Summer destination? Time to ditch that dated label.
Dubrovnik has been somewhat plagued by the ”summer destination” label ever since Croatia’s southernmost city took off as a popular holiday destination. With the likes of Greece and Spain carrying such labels, it tends to inadvertently lump the Pearl of the Adriatic into the ”I have a three month window to visit this place” mentality in the subconscious minds of tourists. That couldn’t be further from the truth.
Airlines are partially at fault, and we’ve talked about this before, but Dubrovnik should be labelled as a city break, not as a summer destination. The fact that this fascinating historical place, a UNESCO World Heritage Site, a living, breathing museum nicknamed the most beautiful city in the world, is thrown in with other European beach destinations that are accessible to Northern Europeans within a pretty small window is somewhat shameful. Germans, Brits and Scandinavians are perfectly aware that this amazing city exists outside of summer too, it doesn’t just vanish into thin air – they just can’t seem to get to it very easily.
Although there is a lot of talk (and some praiseworthy action) when it comes to promoting Croatia as a year-round tourist destination, with offers of adventure tourism, active tourism, sustainable tourism, eco tourism, and the list goes on, it still seems bizarre to many that Dubrovnik turns into a ghost town come winter. Winter is the time when it is finally possible to really see and experience all the art, culture and history this city has to offer without drowning in a crowd of people, being knocked out by selfie sticks, being suffocated by leaflets about ”KAYAKS!!!” or ”WALKING TOURS!!!” being shoved down half way down your throat or getting heat stroke.

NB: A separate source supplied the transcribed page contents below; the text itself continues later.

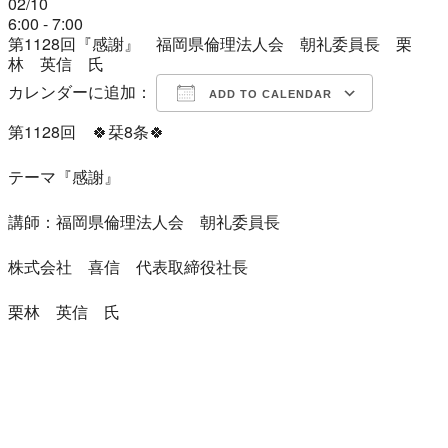
02/10
6:00 - 7:00
第1128回『感謝』 福岡県倫理法人会 朝礼委員長 栗
林 英信 氏
カレンダーに追加：
ADD TO CALENDAR
第1128回 🍀栞8条🍀
Download ICS
Google Calendar
iCalendar
Office 365
Outlook Live
テーマ『感謝』
講師：福岡県倫理法人会 朝礼委員長
株式会社 喜信 代表取締役社長
栗林 英信 氏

I’ve made my point. I’m not bitter, honestly.
Unfortunately, many places, including but not limited to hotels, bars, restaurants and other establishments that cater for tourists tend to follow the trend and no longer see any point in remaining open. And why would they when airlines and their glittery ”summer destination” propaganda have succeeded in turning people off. The city goes from being packed solid for three months to being all but empty, except for the cats and pigeons. If Dubrovnik was lined with white sandy beaches and had a choice of cheap all inclusive hotels offering flat, warm beer in plastic cups, then I’d understand. But this isn’t Benidorm.
Despite having said all this, are things finally beginning to take a turn in the right direction? According to a report from DuList on the 4th of November, 2017, it would seem that October in Dubrovnik has been somewhat more successful than usual. An impressive 142,165 arrivals were recorded in Dubrovnik-Neretva County, which is a 14 percent increase when compared to October 2016. 514,766 overnights were also acheived, which is 10 percent more than were acheived in October 2016.
Are things finally turning around for the Pearl of the Adriatic?